We've already established in a different thread that my memory is like a sieve, but I think the story is something like this: The Europeans were talking about exposing the Javascript dictionary data structure to users, because it's very efficient. I didn't like the idea because we had started with the idea of providing just a minimal toolkit that would still be quite adequate to allow users to invent their own programming language features, namely, first class functions, with which users can invent any control structure, and first class lists, with which they can invent any data structure. We bragged that we could make a serious computer science language by adding just eight blocks to Scratch.
In particular, our theory as teachers was that kids would learn a lot of computer science by building their own implementations of the things that those inferior programming languages (not Scratch, I mean Python and JS and that crowd) led them to believe had to be provided by the programming language wizards -- for example, that you can't do object oriented programming unless you're using a special object oriented language. But also that even something as simple as a FOR loop had to be provided as a special syntax in the language.
Since then, though, we have been slowly creeping toward being more like those other languages, providing everything under the sun as primitive.
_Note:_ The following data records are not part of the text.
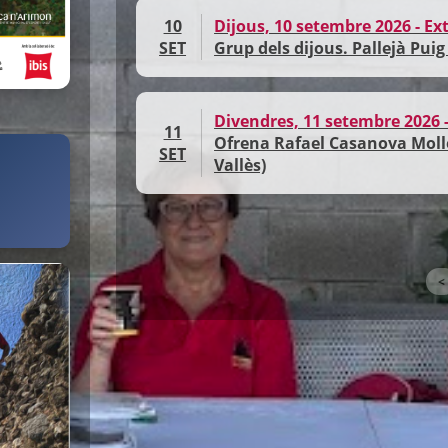
10
Dijous, 10 setembre 2026 - E
SET
Grup dels dijous. Pallejà Puig 
Divendres, 11 setembre 2026 -
11
Ofrena Rafael Casanova Molle
SET
Vallès)
<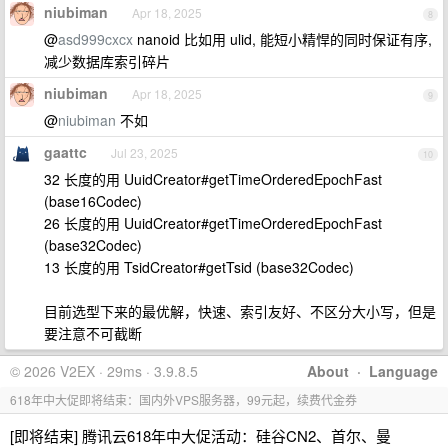
niubiman
Apr 18, 2025
8
@
asd999cxcx
nanoid 比如用 ulid, 能短小精悍的同时保证有序,
减少数据库索引碎片
niubiman
Apr 18, 2025
9
@
niubiman
不如
gaattc
Jul 23, 2025
10
32 长度的用 UuidCreator#getTimeOrderedEpochFast
(base16Codec)
26 长度的用 UuidCreator#getTimeOrderedEpochFast
(base32Codec)
13 长度的用 TsidCreator#getTsid (base32Codec)
目前选型下来的最优解，快速、索引友好、不区分大小写，但是
要注意不可截断
© 2026 V2EX · 29ms · 3.9.8.5
About
·
Language
618年中大促即将结束：国内外VPS服务器，99元起，续费代金券
[即将结束] 腾讯云618年中大促活动：硅谷CN2、首尔、曼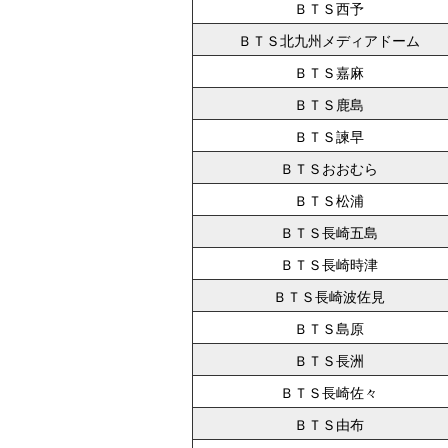
ＢＴＳ西予
ＢＴＳ北九州メディアドーム
ＢＴＳ嘉麻
ＢＴＳ鹿島
ＢＴＳ諫早
ＢＴＳおおむら
ＢＴＳ松浦
ＢＴＳ長崎五島
ＢＴＳ長崎時津
ＢＴＳ長崎波佐見
ＢＴＳ島原
ＢＴＳ長洲
ＢＴＳ長崎佐々
ＢＴＳ由布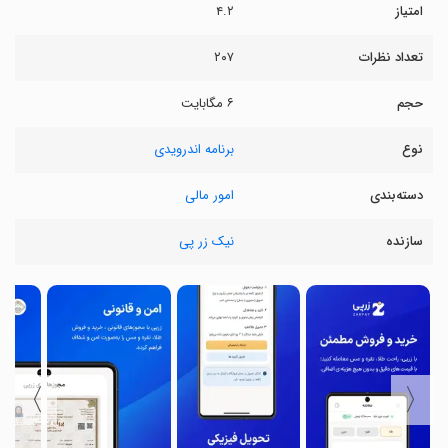
امتیاز
۴.۲
تعداد نظرات
۲۰۷
حجم
۶ مگابایت
نوع
برنامه اندرویدی
دسته‌بندی
امور مالی
سازنده
نیک زر پی
〉
〈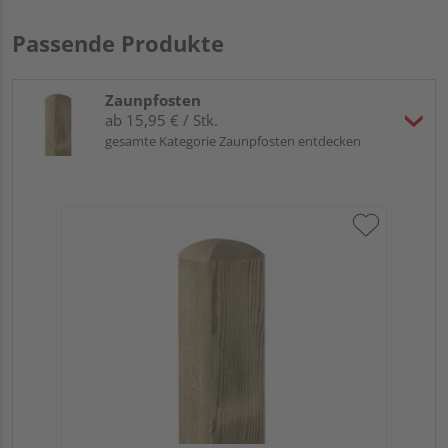
Passende Produkte
Zaunpfosten
ab 15,95 € / Stk.
gesamte Kategorie Zaunpfosten entdecken
Tr
zu
7x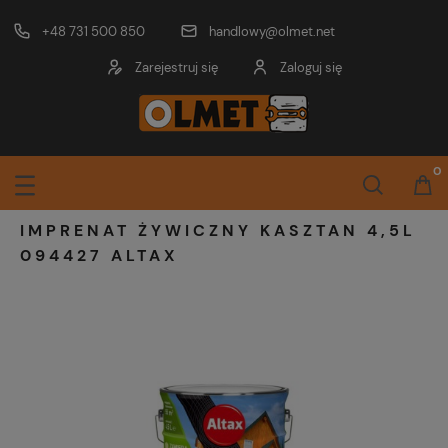
+48 731 500 850
handlowy@olmet.net
Zarejestruj się
Zaloguj się
IMPRENAT ŻYWICZNY KASZTAN 4,5L
094427 ALTAX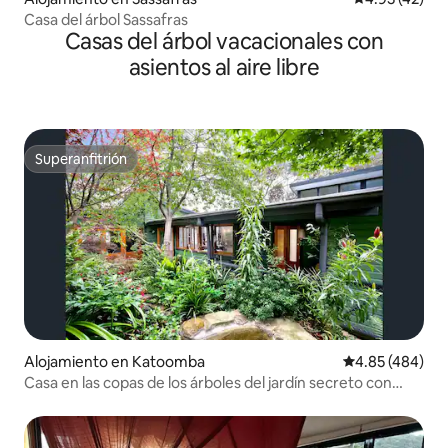
Casa del árbol Sassafras
Casas del árbol vacacionales con
asientos al aire libre
Superanfitrión
Superanfitrión
Alojamiento en Katoomba
Calificación pr
4.85 (484)
Casa en las copas de los árboles del jardín secreto con
fogata en 2000 m2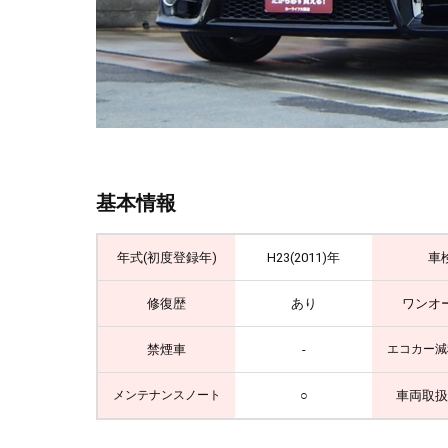
基本情報
年式(初度登録年)
H23(2011)年
車
修復歴
あり
ワンオ
禁煙車
-
エコカー減
○
車両取扱
メンテナンスノート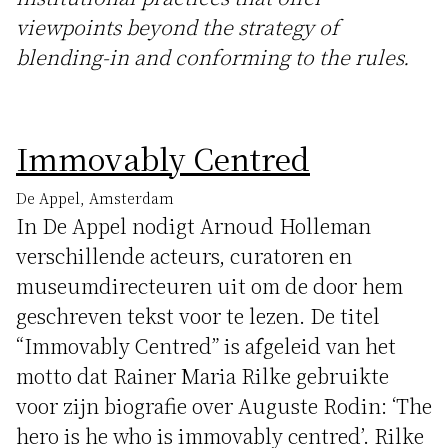
viewpoints beyond the strategy of
blending-in and conforming to the rules.
Immovably Centred
De Appel, Amsterdam
In De Appel nodigt Arnoud Holleman
verschillende acteurs, curatoren en
museumdirecteuren uit om de door hem
geschreven tekst voor te lezen. De titel
“Immovably Centred” is afgeleid van het
motto dat Rainer Maria Rilke gebruikte
voor zijn biografie over Auguste Rodin: ‘The
hero is he who is immovably centred’. Rilke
Dictionaries are an example of that, and a particularly egregious one because it's really quite easy to implement a dictionary as a list of key-value pairs. (See ASSOC in the file utilities library.) But that implementation is slow if you have a large dictionary -- 10,000 entries, say. The Javascript implementation uses hash tables, for constant-time lookup. (You can build hash tables in Snap!, too, efficiently, but the code is no longer trivial.)
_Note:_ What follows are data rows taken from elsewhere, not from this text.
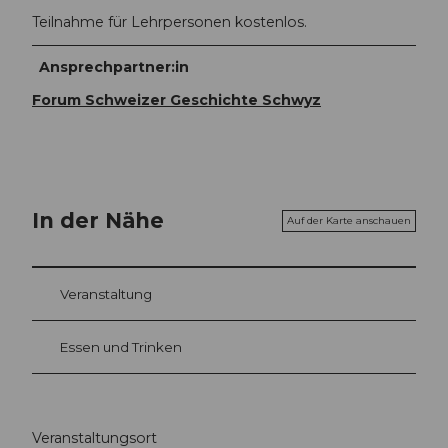
Teilnahme für Lehrpersonen kostenlos.
Ansprechpartner:in
Forum Schweizer Geschichte Schwyz
In der Nähe
Auf der Karte anschauen
Veranstaltung
Essen und Trinken
Veranstaltungsort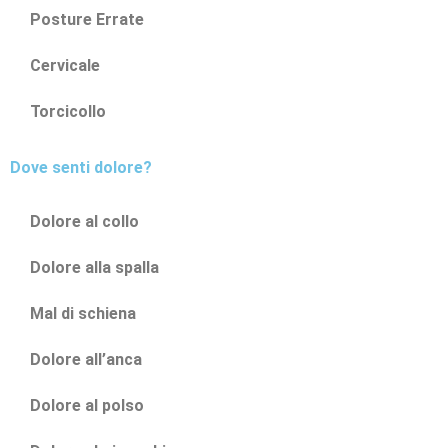
Posture Errate
Cervicale
Torcicollo
Dove senti dolore?
Dolore al collo
Dolore alla spalla
Mal di schiena
Dolore all’anca
Dolore al polso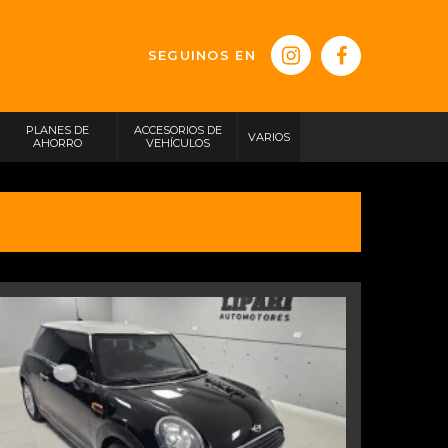
SEGUINOS EN
PLANES DE
ACCESORIOS DE
VARIOS
AHORRO
VEHÍCULOS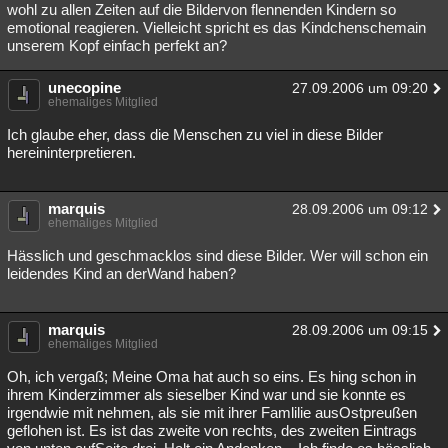
wohl zu allen Zeiten auf die Bildervon flennenden Kindern so
emotional reagieren. Vielleicht spricht es das Kindchenschemain
unserem Kopf einfach perfekt an?
unecopine
27.09.2006 um 09:20
ehemaliges Mitglied
Ich glaube eher, dass die Menschen zu viel in diese Bilder
hereininterpretieren.
marquis
28.09.2006 um 09:12
ehemaliges Mitglied
Hässlich und geschmacklos sind diese Bilder. Wer will schon ein
leidendes Kind an derWand haben?
marquis
28.09.2006 um 09:15
ehemaliges Mitglied
Oh, ich vergaß; Meine Oma hat auch so eins. Es hing schon in
ihrem Kinderzimmer als sieselber Kind war und sie konnte es
irgendwie mit nehmen, als sie mit ihrer Famlilie ausOstpreußen
geflohen ist. Es ist das zweite von rechts, des zweiten Eintrags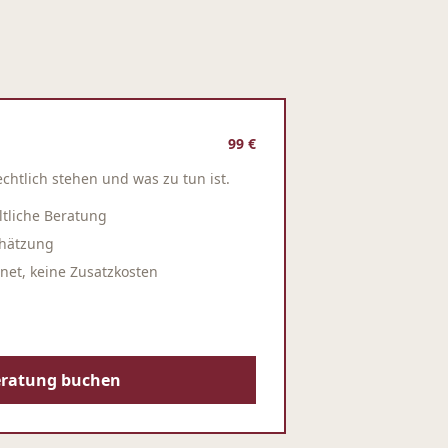
99 €
echtlich stehen und was zu tun ist.
tliche Beratung
chätzung
net, keine Zusatzkosten
eratung buchen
So we were disagreeing, and then they proposed a compromise: Dictionaries would look to users just like lists of key-value pairs; you could make one out of two columns of a spreadsheet, for example. The dictionary would look just like a two-column spreadsheet, but could be accessed by giving nonnumeric first inputs to ITEM. You could use the dictionary just like any other list; for example, you could MAP over its key-value pairs and get a new dictionary.
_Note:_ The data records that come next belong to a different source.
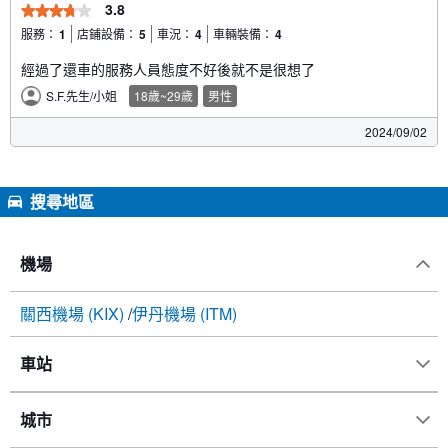
3.8
服務：
1
店鋪設備：
5
車況：
4
車輛裝備：
4
經過了還車的服務人員態度不好後就不是很想了
S.F.先生/小姐
18歲~29歲
男性
2024/09/02
搜尋地區
機場
關西機場 (KIX)
伊丹機場 (ITM)
車站
城市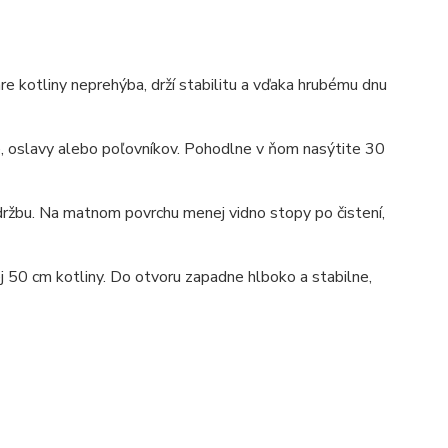
iare kotliny neprehýba, drží stabilitu a vďaka hrubému dnu
e, oslavy alebo poľovníkov. Pohodlne v ňom nasýtite 30
údržbu. Na matnom povrchu menej vidno stopy po čistení,
 50 cm kotliny. Do otvoru zapadne hlboko a stabilne,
This is way better, I'm mostly convinced, than having an entirely separate dictionary data type. But I still miss the days when we were all about proving how little you need in your language to support building your own dictionaries or whatever.
You're just too accustomed to Scratch. :~) All our other input slot types let you put any expression into them, and if your expression reports a value that isn't in the domain of the function you're calling, that's a runtime error, not a syntactic error caught in advance. In Scratch, whose data types are mostly just numbers and text (Booleans are allowed in very limited contexts), they could realistically have the goal of never showing the user an error message, but instead preventing the user from making the error in the first place. But in Snap!, that restriction on typing non-digits into a numeric block is this strange exception. And it gets in the way of using exact rational or complex inputs to arithmetic operations.